— WORK TO COMPLETE —
How many lines in the listing contain the word "Message"? Reply with the number alone.
============
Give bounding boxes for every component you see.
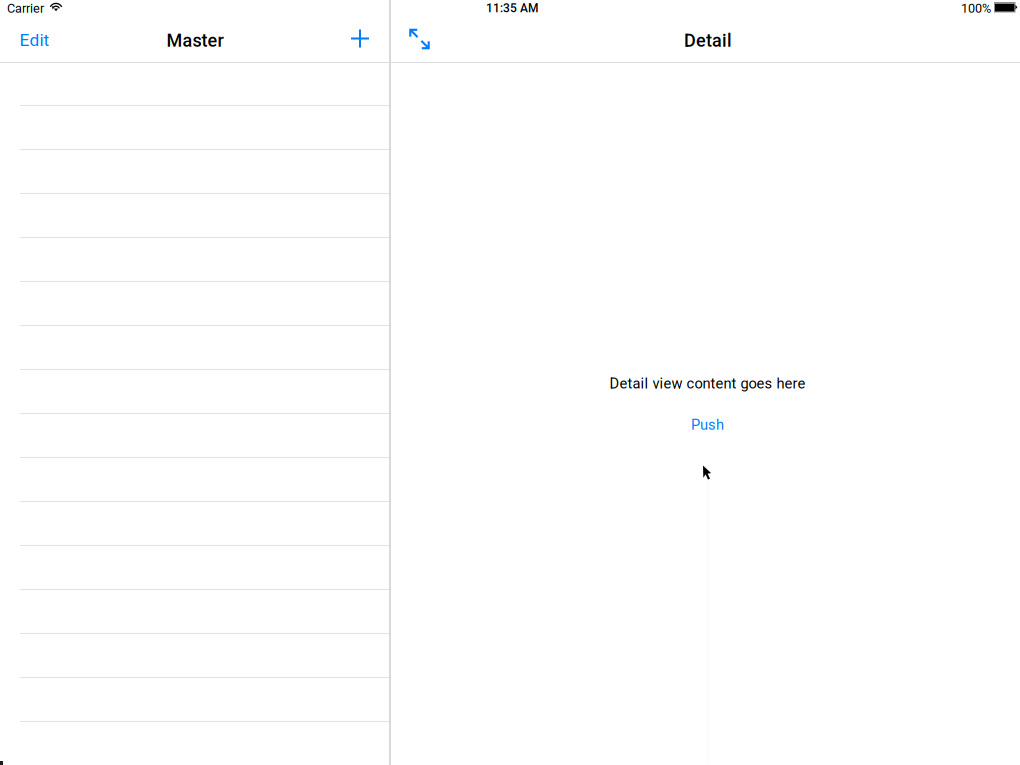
button[interactable] [0, 634, 390, 678]
button[interactable] [0, 150, 390, 194]
button[interactable]: Push [679, 412, 736, 437]
staticText: 11:35 AM [486, 1, 538, 15]
button[interactable] [0, 238, 390, 282]
button[interactable] [0, 370, 390, 414]
staticText: Edit [20, 30, 50, 50]
button[interactable] [0, 106, 390, 150]
staticText: Master [166, 30, 224, 51]
staticText: Detail [684, 30, 732, 51]
button[interactable] [0, 414, 390, 458]
button[interactable]: Edit [10, 19, 60, 61]
button[interactable]: Expand [400, 18, 439, 60]
staticText: Push [691, 416, 724, 433]
button[interactable] [0, 282, 390, 326]
staticText: 100% [961, 1, 991, 16]
button[interactable] [0, 590, 390, 634]
button[interactable] [0, 458, 390, 502]
button[interactable] [0, 546, 390, 590]
button[interactable] [0, 194, 390, 238]
staticText: Carrier [7, 1, 44, 16]
button[interactable] [0, 678, 390, 722]
button[interactable]: Add [339, 18, 381, 60]
button[interactable] [0, 63, 390, 106]
button[interactable] [0, 326, 390, 370]
button[interactable] [0, 722, 390, 765]
staticText: Detail view content goes here [610, 375, 806, 392]
button[interactable] [0, 502, 390, 546]
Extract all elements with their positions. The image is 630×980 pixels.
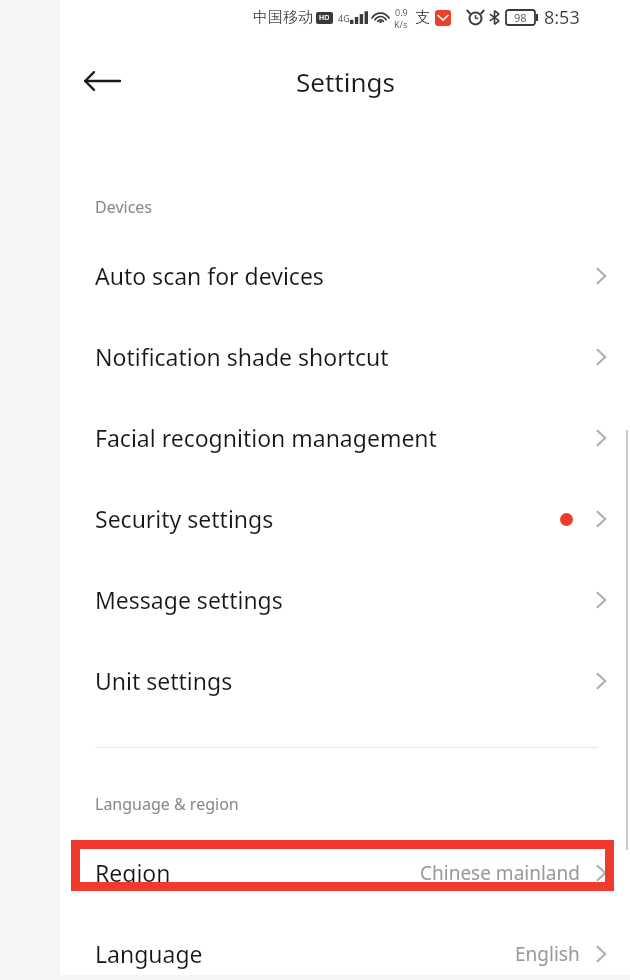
button[interactable]: Message settings (60, 559, 630, 640)
staticText: Language (95, 938, 203, 969)
button[interactable]: Language (60, 913, 630, 980)
staticText: 中国移动 (253, 8, 313, 27)
staticText: 0.9 (395, 6, 408, 18)
staticText: Auto scan for devices (95, 260, 324, 291)
staticText: Notification shade shortcut (95, 341, 389, 372)
staticText: Language & region (95, 793, 239, 815)
staticText: 4G (338, 12, 350, 24)
staticText: Message settings (95, 584, 283, 615)
staticText: 98 (514, 10, 527, 25)
button[interactable]: Region (60, 832, 630, 913)
staticText: Chinese mainland (420, 860, 580, 886)
button[interactable]: Auto scan for devices (60, 235, 630, 316)
staticText: Facial recognition management (95, 422, 437, 453)
staticText: 8:53 (544, 5, 580, 30)
staticText: Devices (95, 196, 153, 218)
staticText: Security settings (95, 503, 274, 534)
staticText: HD (319, 13, 330, 23)
staticText: English (515, 941, 580, 967)
button[interactable]: Unit settings (60, 640, 630, 721)
staticText: Settings (296, 64, 395, 99)
button[interactable]: Facial recognition management (60, 397, 630, 478)
button[interactable]: Back (74, 53, 130, 109)
staticText: Region (95, 857, 171, 888)
button[interactable]: Security settings (60, 478, 630, 559)
button[interactable]: Notification shade shortcut (60, 316, 630, 397)
staticText: 支 (415, 8, 430, 27)
staticText: Unit settings (95, 665, 233, 696)
staticText: K/s (394, 18, 408, 30)
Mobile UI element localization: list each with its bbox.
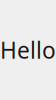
staticText: Hello [0, 35, 56, 65]
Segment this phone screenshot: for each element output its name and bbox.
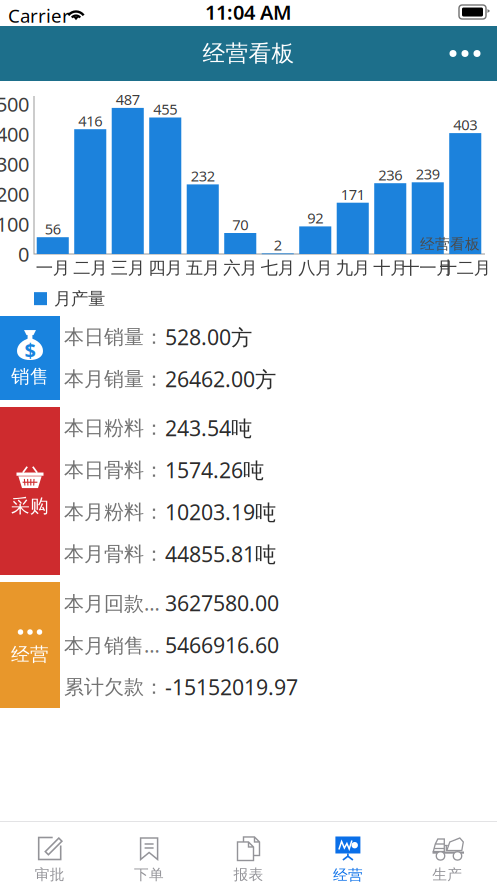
staticText: 56 bbox=[45, 219, 61, 238]
button[interactable]: 更多 bbox=[433, 26, 497, 81]
button[interactable]: 报表 bbox=[199, 822, 298, 883]
staticText: 416 bbox=[78, 111, 102, 130]
staticText: 四月 bbox=[148, 257, 182, 279]
staticText: 十一月 bbox=[402, 257, 453, 279]
staticText: 审批 bbox=[35, 866, 65, 883]
staticText: 本月销量： bbox=[64, 367, 164, 391]
staticText: 一月 bbox=[36, 257, 70, 279]
staticText: 经营看板 bbox=[420, 235, 480, 253]
staticText: 171 bbox=[341, 184, 365, 204]
staticText: 455 bbox=[153, 99, 177, 119]
staticText: 本日粉料： bbox=[64, 416, 164, 440]
staticText: 五月 bbox=[186, 257, 220, 279]
staticText: 本日骨料： bbox=[64, 458, 164, 482]
staticText: $ bbox=[24, 337, 36, 363]
staticText: 2 bbox=[274, 235, 282, 255]
staticText: 500 bbox=[0, 91, 29, 117]
staticText: 92 bbox=[307, 208, 323, 228]
staticText: 243.54吨 bbox=[165, 414, 252, 442]
staticText: 100 bbox=[0, 211, 29, 237]
staticText: 528.00方 bbox=[165, 323, 252, 351]
staticText: 本月骨料： bbox=[64, 542, 164, 566]
button[interactable]: 采购 bbox=[0, 407, 60, 575]
staticText: 生产 bbox=[432, 866, 462, 883]
staticText: 239 bbox=[416, 164, 440, 184]
staticText: 403 bbox=[453, 115, 477, 134]
staticText: 200 bbox=[0, 181, 29, 207]
staticText: 三月 bbox=[111, 257, 145, 279]
staticText: 八月 bbox=[298, 257, 332, 279]
staticText: 0 bbox=[18, 241, 29, 267]
staticText: 本日销量： bbox=[64, 325, 164, 349]
staticText: 70 bbox=[232, 215, 248, 234]
staticText: 九月 bbox=[336, 257, 370, 279]
staticText: 232 bbox=[191, 166, 215, 186]
staticText: 采购 bbox=[11, 494, 49, 517]
button[interactable]: 经营 bbox=[0, 582, 60, 708]
staticText: 经营看板 bbox=[202, 40, 294, 67]
staticText: 487 bbox=[116, 90, 140, 109]
staticText: 400 bbox=[0, 121, 29, 147]
staticText: 本月回款… bbox=[64, 590, 160, 616]
staticText: 销售 bbox=[11, 365, 49, 388]
staticText: 经营 bbox=[11, 643, 49, 666]
staticText: 3627580.00 bbox=[165, 589, 279, 617]
staticText: 300 bbox=[0, 151, 29, 177]
button[interactable]: 审批 bbox=[0, 822, 99, 883]
button[interactable]: 生产 bbox=[398, 822, 497, 883]
staticText: 44855.81吨 bbox=[165, 540, 276, 568]
button[interactable]: 经营 bbox=[298, 822, 398, 883]
button[interactable]: $ bbox=[0, 316, 60, 400]
staticText: 报表 bbox=[234, 866, 264, 883]
staticText: 下单 bbox=[134, 866, 164, 883]
staticText: 十月 bbox=[373, 257, 407, 279]
staticText: 七月 bbox=[261, 257, 295, 279]
staticText: 六月 bbox=[223, 257, 257, 279]
staticText: -15152019.97 bbox=[165, 673, 298, 701]
staticText: 月产量 bbox=[54, 288, 105, 309]
staticText: Carrier bbox=[8, 3, 70, 28]
staticText: 本月粉料： bbox=[64, 500, 164, 524]
staticText: 10203.19吨 bbox=[165, 498, 276, 526]
staticText: 本月销售… bbox=[64, 632, 160, 658]
staticText: 11:04 AM bbox=[205, 0, 292, 25]
staticText: 经营 bbox=[333, 866, 363, 883]
staticText: 十二月 bbox=[440, 257, 491, 279]
staticText: 累计欠款： bbox=[64, 675, 164, 699]
staticText: 236 bbox=[378, 165, 402, 184]
staticText: 5466916.60 bbox=[165, 631, 279, 659]
staticText: 二月 bbox=[73, 257, 107, 279]
button[interactable]: 下单 bbox=[99, 822, 199, 883]
staticText: 26462.00方 bbox=[165, 365, 276, 393]
staticText: 1574.26吨 bbox=[165, 456, 264, 484]
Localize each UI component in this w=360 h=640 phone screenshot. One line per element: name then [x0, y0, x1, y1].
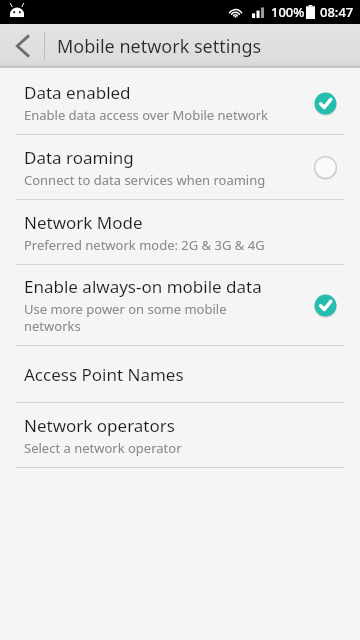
staticText: Network Mode	[24, 211, 143, 234]
button[interactable]: Data enabled	[0, 71, 360, 134]
staticText: Enable always-on mobile data	[24, 275, 262, 298]
staticText: Use more power on some mobile networks	[24, 300, 227, 335]
staticText: Data roaming	[24, 146, 134, 169]
staticText: Enable data access over Mobile network	[24, 106, 269, 124]
button[interactable]: Back	[0, 24, 44, 68]
button[interactable]: Access Point Names	[0, 346, 360, 402]
button[interactable]: Disabled	[310, 152, 340, 182]
staticText: Preferred network mode: 2G & 3G & 4G	[24, 236, 265, 254]
button[interactable]: Network operators	[0, 403, 360, 467]
staticText: Access Point Names	[24, 363, 184, 386]
staticText: Select a network operator	[24, 439, 182, 457]
staticText: Data enabled	[24, 81, 131, 104]
staticText: Network operators	[24, 414, 175, 437]
button[interactable]: Enable always-on mobile data	[0, 265, 360, 345]
button[interactable]: Data roaming	[0, 135, 360, 199]
staticText: 08:47	[320, 3, 354, 21]
staticText: 100%	[271, 3, 305, 21]
button[interactable]: Network Mode	[0, 200, 360, 264]
button[interactable]: Enabled	[310, 290, 340, 320]
staticText: Mobile network settings	[57, 34, 262, 59]
button[interactable]: Enabled	[310, 88, 340, 118]
staticText: Connect to data services when roaming	[24, 171, 266, 189]
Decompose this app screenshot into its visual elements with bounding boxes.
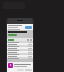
button[interactable] bbox=[7, 45, 33, 47]
button[interactable] bbox=[7, 53, 33, 55]
button[interactable] bbox=[7, 47, 33, 49]
button[interactable]: Status badge bbox=[8, 34, 17, 36]
other: App icon bbox=[8, 63, 13, 68]
button[interactable]: App icon bbox=[8, 63, 32, 68]
button[interactable] bbox=[7, 49, 33, 51]
button[interactable] bbox=[7, 57, 33, 59]
button[interactable] bbox=[7, 55, 33, 57]
button[interactable] bbox=[7, 41, 33, 43]
button[interactable] bbox=[7, 43, 33, 45]
button[interactable] bbox=[7, 51, 33, 53]
button[interactable]: Search bbox=[8, 25, 24, 30]
button[interactable]: Install bbox=[25, 26, 32, 29]
button[interactable]: Confirm bbox=[25, 69, 32, 71]
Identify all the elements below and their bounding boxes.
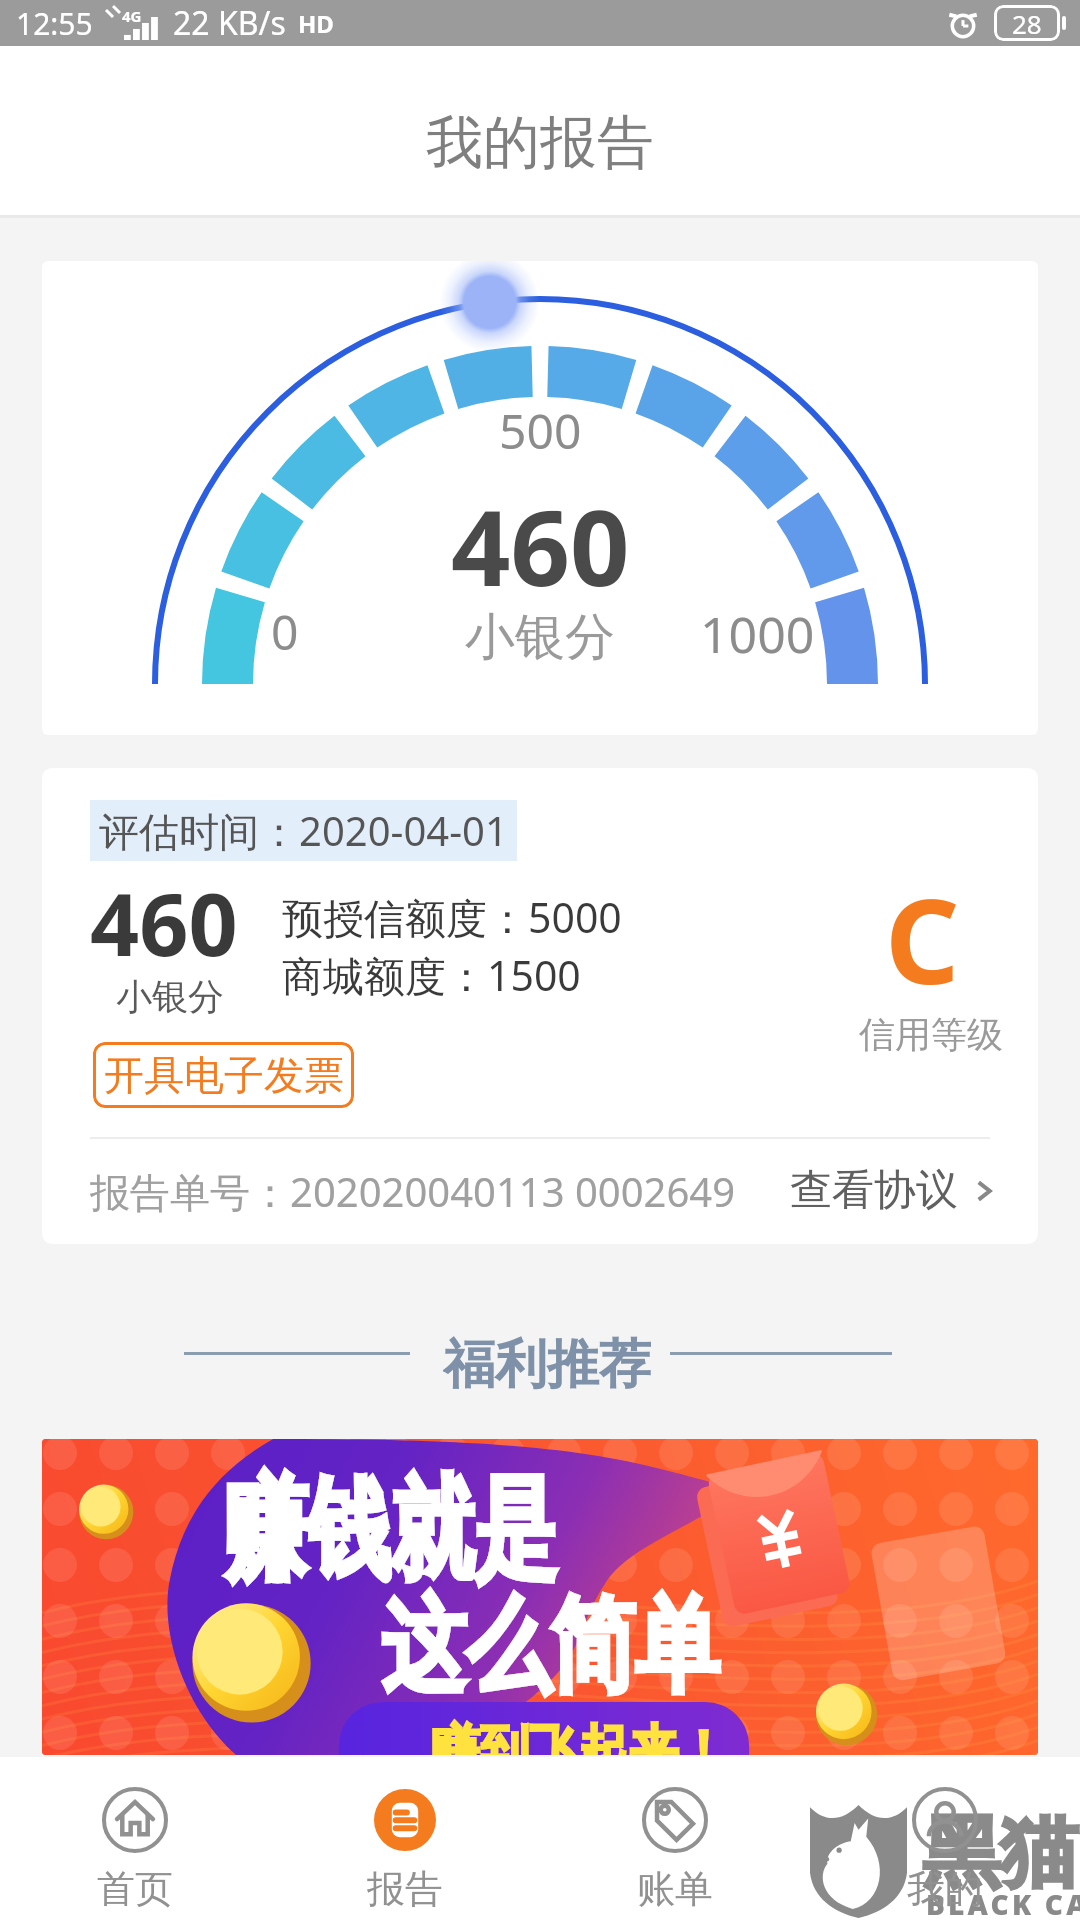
- staticText: 我的: [907, 1865, 983, 1913]
- button[interactable]: 开具电子发票: [93, 1042, 354, 1108]
- staticText: 0: [271, 599, 299, 664]
- button[interactable]: 我的: [810, 1757, 1080, 1920]
- staticText: 开具电子发票: [104, 1050, 344, 1100]
- staticText: 28: [1012, 6, 1042, 41]
- staticText: 首页: [97, 1865, 173, 1913]
- staticText: 460: [451, 475, 630, 617]
- staticText: 4G: [122, 6, 142, 26]
- button[interactable]: 查看协议: [790, 1164, 996, 1217]
- staticText: 赚钱就是: [223, 1460, 557, 1601]
- staticText: 12:55: [16, 3, 93, 44]
- staticText: 商城额度：1500: [282, 947, 581, 1003]
- button[interactable]: 账单: [540, 1757, 810, 1920]
- button[interactable]: 报告: [270, 1757, 540, 1920]
- staticText: 信用等级: [859, 1012, 1003, 1057]
- staticText: 赚到飞起来！: [430, 1716, 728, 1755]
- staticText: 我的报告: [426, 107, 654, 179]
- staticText: HD: [298, 7, 334, 40]
- staticText: 460: [90, 864, 238, 981]
- staticText: 福利推荐: [443, 1332, 651, 1390]
- staticText: 22 KB/s: [173, 1, 286, 45]
- staticText: 账单: [637, 1865, 713, 1913]
- staticText: 小银分: [465, 606, 615, 669]
- button[interactable]: 赚钱就是: [42, 1439, 1038, 1755]
- staticText: 报告单号：202020040113 0002649: [90, 1164, 736, 1219]
- button[interactable]: 首页: [0, 1757, 270, 1920]
- staticText: 500: [499, 398, 582, 463]
- staticText: BLACK CAT: [926, 1885, 1080, 1920]
- staticText: 预授信额度：5000: [282, 889, 622, 945]
- staticText: C: [885, 860, 960, 1018]
- staticText: 报告: [367, 1865, 443, 1913]
- staticText: 评估时间：2020-04-01: [99, 803, 508, 858]
- staticText: 1000: [700, 600, 815, 668]
- staticText: 这么简单: [381, 1582, 719, 1712]
- staticText: 黑猫: [922, 1804, 1078, 1902]
- staticText: 查看协议: [790, 1164, 958, 1217]
- staticText: 小银分: [116, 974, 224, 1019]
============
— ANSWER AREA —
2